Infektionskrankheiten, Zahnen und Fieber: In allen Fällen steht Eltern und Kindern oft eine anstrengende Zeit bevor. Schlaflose Nächte und ein quengelnder, unzufriedener Nachwuchs – und sowohl Zahnen wie auch Infekte bei Kindern geht mit Fieber einher. Zumindest denken wir das:
Das sagt die Wissenschaft dazu
Carla Massignan und ihr Team von der Universität in Santa Catarina, Brasilien werteten in einer Metaanalyse[1] zehn große Studien aus, die sich mit dem Thema Zahnen befasst haben. Sie konnten keine Belege dafür finden, dass Fieber ein Symptom des Zahndurchbruchs sei. Zahnfleischirritationen, erhöhte Reizbarkeit und stärkeres Speicheln sind die häufigsten Erscheinungen, die beim Zahnen zu beobachten sind. Und auch ein leichter Anstieg der Körpertemperatur ist normal – aber die Temperaturwerte bleiben dabei unter der Schwelle dessen, was als Fieber definiert ist. Die Symptome sind dabei beim Durchbruch der Vorderzähne ausgeprägter. Backenzähne bereiten meist weniger Schwierigkeiten.

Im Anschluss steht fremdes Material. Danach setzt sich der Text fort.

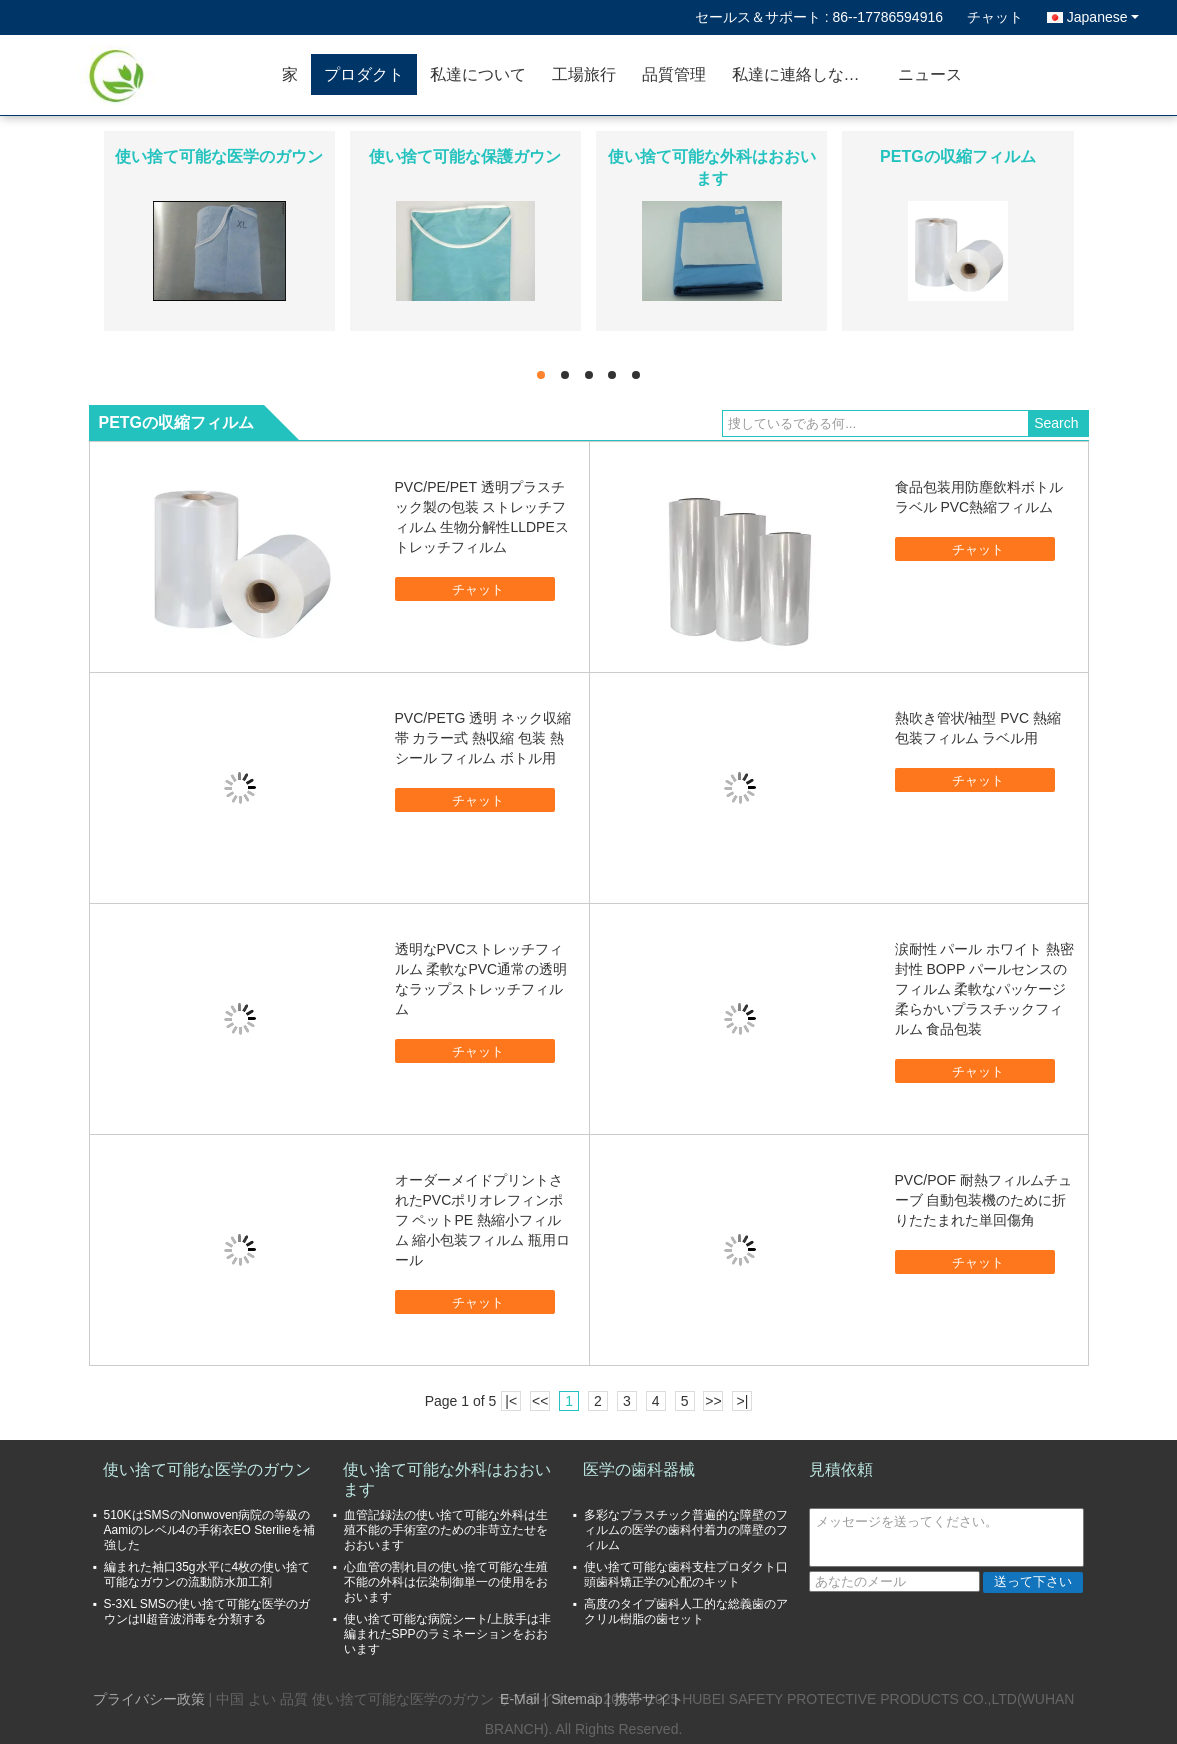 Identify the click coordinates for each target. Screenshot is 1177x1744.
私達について (478, 74)
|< (511, 1401)
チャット (995, 17)
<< (540, 1401)
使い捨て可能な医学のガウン (219, 156)
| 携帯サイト (645, 1699)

Doch warum wird von Eltern und sogar Ärzten so oft ein Zusammenhang zwischen Fieber und dem Zahnen hergestellt?
Eine Theorie
Die ersten Zähne brechen üblicherweise im Alter von etwa sechs Monaten durch, was mit eben jenem Alter zusammenfällt, in dem der Nestschutz – ein von der Mutter mitgegebener Antikörperschutz, der Neugeborene vor einigen Infektionen bewahren kann – nachlässt und Babys empfänglicher für Infektionskrankheiten werden. Es ist also sehr wahrscheinlich, dass ein Infekt und Zahnen gleichzeitig auftreten, besonders, wenn man bedenkt, dass zehn bis zwölf Infektionen pro Jahr für Kinder unter drei Jahren nichts Ungewöhnliches sind und der Durchbruch eines Zahnes circa acht Tage dauert. Sehr wahrscheinlich wird Fieber durch eine Infektionskrankheit ausgelöst und die erhöhte Temperatur wiederum begünstigt das Durchbrechen der Zähne, was den Zusammenfall von Zahnen und Fieber erklären würde.
Es ist noch nicht geklärt, ob der Vorgang auch umgekehrt passiert, nämlich, dass Zahnen das Immunsystem soweit schwächt, dass das Kind wiederum anfälliger für fieberverursachende Infektionen ist.
Auf den Punkt gebracht
Eine Körpertemperatur über 38° C weist eher auf eine Erkrankung und nicht auf Zahnen hin.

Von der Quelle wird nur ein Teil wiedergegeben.